Optimizing Spectral Prediction in MXene-Based Metasurfaces Through Multi-Channel Spectral Refinement and Savitzky-Golay Smoothing
Shujaat Khan, Waleed Iqbal Waseer

TL;DR
This paper presents a deep learning framework that significantly accelerates and improves the accuracy of spectral predictions for MXene-based metasurfaces, using transfer learning, multi-channel refinement, and smoothing techniques.
Contribution
It introduces a novel combination of transfer learning, multi-channel spectral refinement, and Savitzky-Golay smoothing for efficient spectral prediction in nanophotonics.
Findings
Achieved an average RMSE of 0.0245 in spectral prediction.
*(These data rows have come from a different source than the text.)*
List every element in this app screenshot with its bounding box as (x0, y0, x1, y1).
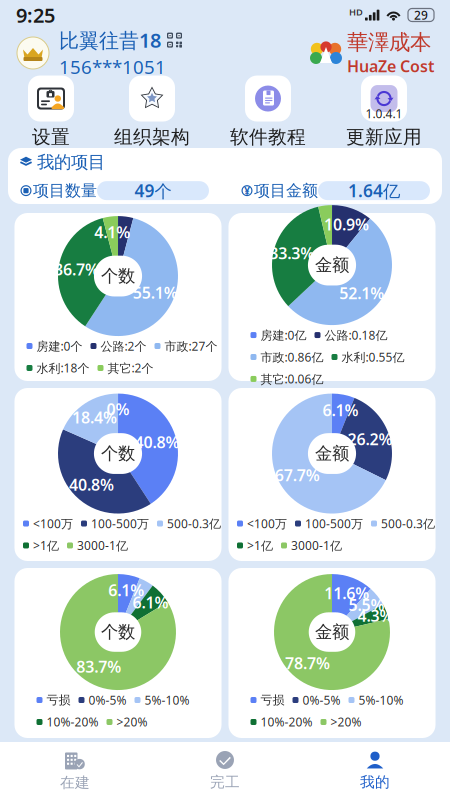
button[interactable]: 完工 (150, 744, 300, 798)
button[interactable]: 我的 (300, 744, 450, 798)
staticText: 个数 (101, 265, 135, 287)
staticText: 组织架构 (114, 126, 190, 148)
staticText: 我的 (360, 773, 390, 791)
staticText: 0% (106, 398, 130, 420)
button[interactable]: 设置 (28, 76, 74, 148)
staticText: 水利:0.55亿 (342, 349, 404, 365)
staticText: 500-0.3亿 (167, 516, 221, 532)
staticText: 100-500万 (305, 516, 363, 532)
staticText: 4.3% (357, 605, 393, 626)
staticText: 10%-20% (260, 714, 312, 730)
staticText: 83.7% (76, 656, 121, 677)
staticText: 100-500万 (91, 516, 149, 532)
staticText: 个数 (101, 443, 135, 464)
staticText: 78.7% (285, 652, 330, 674)
staticText: 0%-5% (302, 692, 340, 708)
staticText: 10.9% (324, 214, 369, 235)
staticText: 1.0.4.1 (366, 106, 402, 122)
staticText: 金额 (315, 254, 349, 276)
staticText: 10%-20% (46, 714, 98, 730)
staticText: 55.1% (133, 282, 178, 303)
staticText: 金额 (315, 443, 349, 464)
staticText: 40.8% (135, 431, 180, 452)
staticText: 亏损 (260, 693, 284, 707)
staticText: 6.1% (133, 592, 169, 613)
staticText: 在建 (60, 774, 90, 792)
staticText: 500-0.3亿 (381, 516, 435, 532)
staticText: 公路:0.18亿 (324, 327, 388, 343)
staticText: 公路:2个 (100, 338, 146, 354)
staticText: 6.1% (322, 399, 358, 421)
button[interactable]: 在建 (0, 744, 150, 798)
staticText: 18.4% (72, 407, 117, 428)
staticText: 其它:0.06亿 (260, 371, 324, 387)
staticText: 0%-5% (88, 692, 126, 708)
button[interactable]: 1.0.4.1 (346, 76, 422, 148)
staticText: 房建:0个 (36, 338, 82, 354)
staticText: 3000-1亿 (291, 538, 342, 553)
staticText: 市政:27个 (164, 338, 218, 354)
button[interactable]: 软件教程 (230, 76, 306, 148)
staticText: <100万 (247, 516, 287, 532)
staticText: 52.1% (339, 282, 384, 304)
staticText: 完工 (210, 773, 240, 791)
staticText: 11.6% (324, 582, 369, 604)
staticText: 5.5% (348, 594, 384, 615)
staticText: ¥ (244, 184, 250, 198)
staticText: 33.3% (269, 242, 314, 264)
staticText: 更新应用 (346, 126, 422, 148)
staticText: 3000-1亿 (77, 538, 128, 553)
staticText: 36.7% (54, 259, 99, 280)
staticText: >1亿 (33, 538, 59, 553)
staticText: 项目金额 (254, 181, 318, 200)
staticText: 6.1% (108, 579, 144, 600)
staticText: 1.64亿 (348, 179, 400, 202)
staticText: 67.7% (275, 464, 320, 486)
staticText: 亏损 (46, 693, 70, 707)
staticText: HuaZe Cost (347, 56, 434, 77)
staticText: <100万 (33, 516, 73, 532)
staticText: 软件教程 (230, 126, 306, 148)
staticText: 比翼往昔18 (59, 27, 161, 53)
staticText: 其它:2个 (108, 360, 154, 376)
staticText: >20% (116, 714, 148, 730)
staticText: 设置 (32, 126, 70, 148)
staticText: 项目数量 (33, 181, 97, 200)
staticText: 26.2% (348, 428, 393, 450)
staticText: 水利:18个 (36, 360, 90, 376)
staticText: 市政:0.86亿 (260, 349, 324, 365)
staticText: 華澤成本 (347, 29, 431, 56)
staticText: 我的项目 (37, 152, 105, 173)
staticText: 房建:0亿 (260, 327, 306, 343)
staticText: 金额 (315, 621, 349, 643)
staticText: 156***1051 (59, 54, 166, 79)
staticText: 40.8% (69, 474, 114, 495)
staticText: 5%-10% (144, 692, 190, 708)
staticText: 5%-10% (358, 692, 404, 708)
staticText: 29 (414, 7, 428, 23)
staticText: >20% (330, 714, 362, 730)
staticText: 49个 (134, 179, 172, 202)
staticText: 4.1% (94, 221, 130, 243)
staticText: >1亿 (247, 538, 273, 553)
staticText: 9:25 (16, 2, 55, 28)
staticText: 个数 (101, 621, 135, 643)
button[interactable]: 二维码 (167, 33, 182, 48)
button[interactable]: 组织架构 (114, 76, 190, 148)
staticText: HD (349, 6, 363, 18)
Outperformed baseline CNN and deformable CNN models.
Demonstrated scalability and computational efficiency for nanophotonic design.
Abstract
The prediction of electromagnetic spectra for MXene-based solar absorbers is a computationally intensive task, traditionally addressed using full-wave solvers. This study introduces an efficient deep learning framework incorporating transfer learning, multi-channel spectral refinement (MCSR), and Savitzky-Golay smoothing to accelerate and enhance spectral prediction accuracy. The proposed architecture leverages a pretrained MobileNetV2 model, fine-tuned to predict 102-point absorption spectra from metasurface designs. Additionally, the MCSR module processes the feature map through multi-channel convolutions, enhancing feature extraction, while Savitzky-Golay smoothing mitigates high-frequency noise. Experimental evaluations demonstrate that the proposed model significantly outperforms baseline Convolutional Neural Network (CNN) and deformable CNN models, achieving an…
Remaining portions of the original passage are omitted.